For paw cleaning I use the washing machine liquitab containers deep enough for a good rinse but not too much water escaping onto floor! Sorry can't offer any help as to why Dexter poos when he comes in, you did say you had chickens could these be related to his poo problems?


----------



## designsbyisis (Dec 27, 2011)

Pollypiglet said:


> For paw cleaning I use the washing machine liquitab containers deep enough for a good rinse but not too much water escaping onto floor! Sorry can't offer any help as to why Dexter poos when he comes in, you did say you had chickens could these be related to his poo problems?


That's a good idea about the container. Do you just use some dog shampoo ? 

I don't think the chickens are the problem - he seems ok with them and they are kept in separate areas.


----------



## Pollypiglet (Oct 22, 2011)

designsbyisis said:


> That's a good idea about the container. Do you just use some dog shampoo ?
> 
> I don't think the chickens are the problem - he seems ok with them and they are kept in separate areas.


Just a drop so no need to bother with rinsing quick dunk and towel off. The bigger containers are the best much easier than a bowl.


----------



## JoJo (Mar 2, 2011)

How is Dexter today?


----------



## designsbyisis (Dec 27, 2011)

Well his loose poos are ok now thank you. I have just been out to buy a bag of Barking Heads Puppy Food & going to introduce that slowly. (although they are not very specific about how much - it says for under 5kg 3 month puppy feed between 110 & 215 g - quite a large range !)

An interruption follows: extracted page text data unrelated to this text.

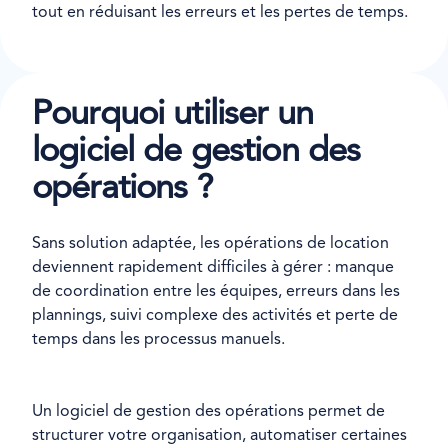
tout en réduisant les erreurs et les pertes de temps.
Pourquoi utiliser un
logiciel de gestion des
opérations ?
Sans solution adaptée, les opérations de location
deviennent rapidement difficiles à gérer : manque
de coordination entre les équipes, erreurs dans les
plannings, suivi complexe des activités et perte de
temps dans les processus manuels.
Un logiciel de gestion des opérations permet de
structurer votre organisation, automatiser certaines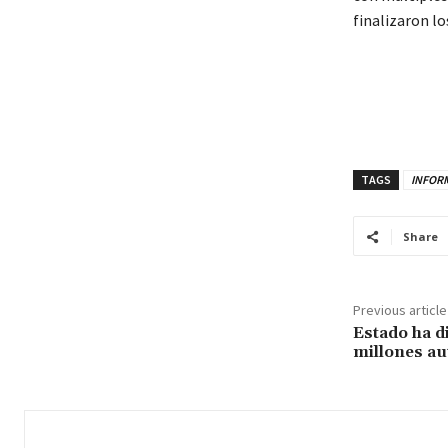
finalizaron lo
TAGS
INFORM
Share
Previous article
Estado ha di
millones a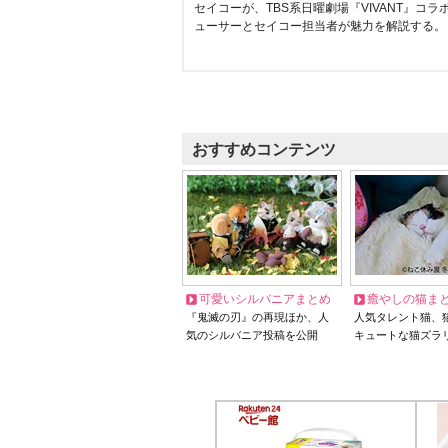
セイコーが、TBS系日曜劇場『VIVANT』コ
ューサーとセイコー担当者が魅力を解説する。
おすすめコンテンツ
可愛いシルバニアまとめ
癒やしの猫ま
『鬼滅の刃』の再現ほか、人
人気タレント猫、
気のシルバニア投稿を公開
キュートな猫ズラ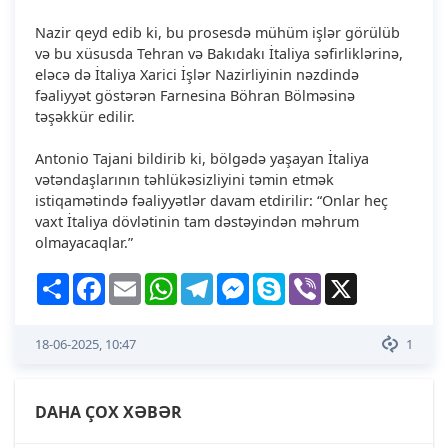
Nazir qeyd edib ki, bu prosesdə mühüm işlər görülüb
və bu xüsusda Tehran və Bakıdakı İtaliya səfirliklərinə,
eləcə də İtaliya Xarici İşlər Nazirliyinin nəzdində
fəaliyyət göstərən Farnesina Böhran Bölməsinə
təşəkkür edilir.
Antonio Tajani bildirib ki, bölgədə yaşayan İtaliya
vətəndaşlarının təhlükəsizliyini təmin etmək
istiqamətində fəaliyyətlər davam etdirilir: “Onlar heç
vaxt İtaliya dövlətinin tam dəstəyindən məhrum
olmayacaqlar.”
Share
Facebook
Email
WhatsApp
Telegram
Messenger
Skype
Viber
X
18-06-2025, 10:47
1
DAHA ÇOX XƏBƏR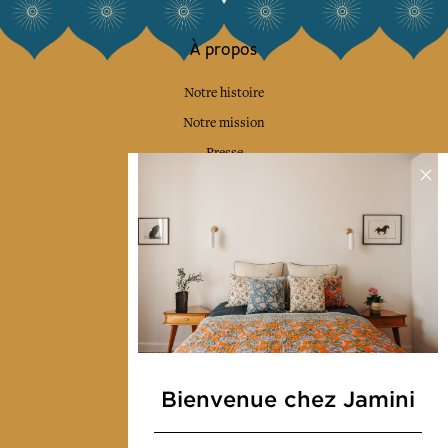
À propos
Notre histoire
Notre mission
Presse
Contactez-nous
Collections
Déco & Linge de maison
Linge de table
Sacs & pochettes
Mode
Bienvenue chez Jamini
Services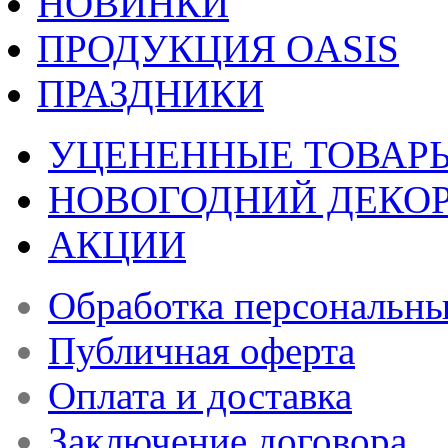
НОВИНКИ
ПРОДУКЦИЯ OASIS
ПРАЗДНИКИ
УЦЕНЕННЫЕ ТОВАР
НОВОГОДНИЙ ДЕКО
АКЦИИ
Обработка персональн
Публичная оферта
Оплата и доставка
Заключение договора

No crate incidents today so far. Although husband said that this morning he went out & wandered around but did nothing until just outside back door !!


----------



## JoJo (Mar 2, 2011)

Oh Lisa ... pleased his poo is firming up (sorry to be so graphic) ... I hope you will be pleased with Barking Heads range, ref the amount to feed, I have been asked this via my ASK JOJO on my site, it is a big range on the packaging .. in my experience cockapoos are not greeding and you could just start by offering an inbetween amount and see how you go. 

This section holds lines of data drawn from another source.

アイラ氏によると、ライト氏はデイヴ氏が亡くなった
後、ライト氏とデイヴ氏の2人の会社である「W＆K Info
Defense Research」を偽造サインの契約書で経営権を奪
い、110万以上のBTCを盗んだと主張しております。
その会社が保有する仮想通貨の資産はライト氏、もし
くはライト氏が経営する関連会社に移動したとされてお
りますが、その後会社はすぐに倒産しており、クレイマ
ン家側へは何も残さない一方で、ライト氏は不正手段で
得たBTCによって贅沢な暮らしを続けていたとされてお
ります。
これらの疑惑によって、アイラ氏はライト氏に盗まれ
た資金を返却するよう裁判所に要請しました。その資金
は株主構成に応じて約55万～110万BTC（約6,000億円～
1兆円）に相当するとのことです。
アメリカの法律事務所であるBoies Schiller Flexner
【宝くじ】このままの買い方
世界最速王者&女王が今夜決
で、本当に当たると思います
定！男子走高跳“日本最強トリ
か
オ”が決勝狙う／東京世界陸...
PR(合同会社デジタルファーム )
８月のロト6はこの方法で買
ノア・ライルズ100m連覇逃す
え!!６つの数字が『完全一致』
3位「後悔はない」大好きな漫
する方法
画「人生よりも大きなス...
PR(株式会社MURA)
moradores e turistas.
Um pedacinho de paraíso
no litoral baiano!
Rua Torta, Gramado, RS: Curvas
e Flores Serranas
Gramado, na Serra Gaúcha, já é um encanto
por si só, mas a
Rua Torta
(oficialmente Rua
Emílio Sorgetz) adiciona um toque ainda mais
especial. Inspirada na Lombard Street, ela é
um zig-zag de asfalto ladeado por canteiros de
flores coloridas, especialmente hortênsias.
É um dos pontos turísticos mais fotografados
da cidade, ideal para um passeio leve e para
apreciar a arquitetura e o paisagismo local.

Great no poos in the crate ... & at least it was outside the back door


----------



## designsbyisis (Dec 27, 2011)

Just an update - as Dexter has been on the Barking Heads feed, his poos have hardened up lovely. Coincidence maybe ? but nice all the same. And now we seem able to work out when he needs to go - I think he was getting caught short !!!


----------



## Pollypiglet (Oct 22, 2011)

Great when a plan comes together! Amazing how something so small has such a big impact! Hope all your poos are all you ever hope for!


----------



## designsbyisis (Dec 27, 2011)

pollypiglet said:


> great when a plan comes together! Amazing how something so small has such a big impact! Hope all your poos are all you ever hope for!


thank you very much


----------



## Salfordnurse (May 4, 2011)

Pollypiglet said:


> Great when a plan comes together! Amazing how something so small has such a big impact! Hope all your poos are all you ever hope for!


which Poo's would that be? bowel movement poos or cockapoos? 

Simon and Poppy


----------



## Pollypiglet (Oct 22, 2011)

Salfordnurse said:


> which Poo's would that be? bowel movement poos or cockapoos?
> 
> Simon and Poppy


Both! amazing how a "POO" can have such an impact on your life! Suddenly I feel we can become bowel obcessed!


----------